The client says "Hey, i have a cert here, and I want to verify i control domain.com"
The server says "Ok, take this [set of challenge data], encrypt it with your cert, and put it at .well-known/acme-challenge."
The client takes the challenge data. encrypts it. puts it at the challenge point and informs the server.
The server verifies that the encrypted data matches what they were expecting to get. They then sign the cert because only a person with the webserver/domain and the cert could pull off this magic.
The important part here, is that since the client already has the cert in hand when the verification is taking place - it can be used as part of the verification. Use the cert to do cert stuff. Only that cert can do those things. If I can't even get a cert until AFTER I've proven I control a location, then this obviously doesnt work and another "proof" has to be made - hence godaddy's issue.

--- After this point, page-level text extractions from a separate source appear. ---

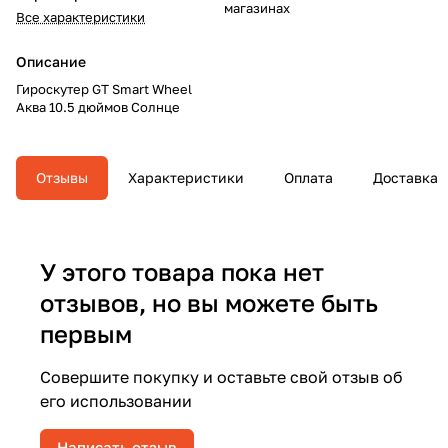
магазинах
Все характеристики
Описание
Гироскутер GT Smart Wheel
Аква 10.5 дюймов Солнце
Отзывы
Характеристики
Оплата
Доставка
У этого товара пока нет
отзывов, но вы можете быть
первым
Совершите покупку и оставьте свой отзыв об
его использовании
Написать отзыв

Why isn't that good enough? No need to use a cert to verify it.
Let's Encrypt is meant to be renewed by cronjob, and most web servers probably don't have programatic control over their DNS records.

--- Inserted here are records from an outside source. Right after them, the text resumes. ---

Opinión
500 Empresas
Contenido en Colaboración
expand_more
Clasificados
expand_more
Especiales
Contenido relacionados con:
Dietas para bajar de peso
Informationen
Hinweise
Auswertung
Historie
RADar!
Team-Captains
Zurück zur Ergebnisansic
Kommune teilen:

The difference between "prove you own this domain and we will provide you a signed certificate for it" and "prove you own this domain and this certificate at the same time, and we will sign it for you"
It's really not that different, except they have opted to make it such a way that it is easily automated. And it's open source, so if they wanted to google, amazon, or even godaddy could set up an ACME server that validates SSL/TLS certs... but would they be able to charge for it if you had to use the lets-encrypt process anyway?
ACME uses public key cryptography in (at least) three separate places, the keys pairs are different in each place. Like completely different - one could be 2048-bit RSA, one could be a shiny Elliptic Curve key, and one 4096-bit RSA.
1. Access to HTTPS ACME service over SSL/TLS. Let's Encrypt has a private key, users of their ACME service get a public key, this allows them to be confident they are dealing with the genuine Let's Encrypt ACME service
2. ACME accounts and associated challenges. Every would-be subscriber using an ACME service must create an account, this account has a private key (which they know, usually stored in a file on their computer) and a public key, which they send to the ACME service.
The ACME private key is used to sign data in ACME challenges. This proves that whoever is passing the challenges (e.g. by putting files on a web server) is also making the ACME requests. This provides the confidence to issue certificates to the account holder.
3. The SSL certificates have a public key baked inside them, which corresponds to a private key owned by the subscriber. The subscriber proves they control the private key and want a certificate by signing a Certificate Signing Request, CSR with their private key.
The Certbot software often used with Let's Encrypt automates most of this, making the key pair for (2) automatically and just requesting you OK a PDF describing the rules for Let's Encrypt. By default it will make the key pair for (3) as well BUT if you're getting a certificate for some device that issues its own CSRs, you can hand over a CSR and it will use that one. If it didn't allow this, you couldn't get the right certificate for a device that only issues CSRs, because those devices provide no way to upload a different private key.
Finally, we expect that third parties will want to offer ACME services where a mandatory challenge is like "Fax us all the paperwork and pay $50 verification fee" and then you get an EV certificate instead of the DV certificates that Let's Encrypt issues. Also, never underestimate the willingness of big businesses to pay money for things.
You are correct that Let's Encrypt don't generate the subscriber's key pair. This is (or should be) true for every public CA offering Web PKI certificates today. The subscriber puts their public key in a Certificate Signing Request, and signs it with the corresponding private key. Let's Encrypt receives the CSR, verifies that it is correctly signed, establishes that the requesting Let's Encrypt user account is authorised for all the DNS names listed in the CSR, and other parameters are acceptable, then it creates a signed certificate for those names, with the public key from the CSR.
[Edited to add: If you use Certbot or similar to just issue a certificate all the CSR creation and signing is done for you. But it still happens, and Let's Encrypt are still the ones actually making and signing the certificate]
It is essential that Let's Encrypt create the certificate. Under the current Baseline Requirements they're obliged to ensure that the serial number is unpredictable yet unique across all their issued certificates. The only practical way to achieve these goals is for them to create the certificate from scratch and sign it.
The situation where a tbsCertificate (the certificate document before it is signed) is transmitted anywhere is unusual. The only example I can think of recently was where Symantec were arranging SHA-1 exception certificates and Google's process deliberately involved showing everybody the tbsCertificate before it was signed so that we (the community) could examine it and ask for anything unusual to be explained. If you go back and look at those discussions you'll see it was me who first asked for the weird OU value in certificates for TSYS to be explained or removed -- they were subsequently removed before the certificates were issued.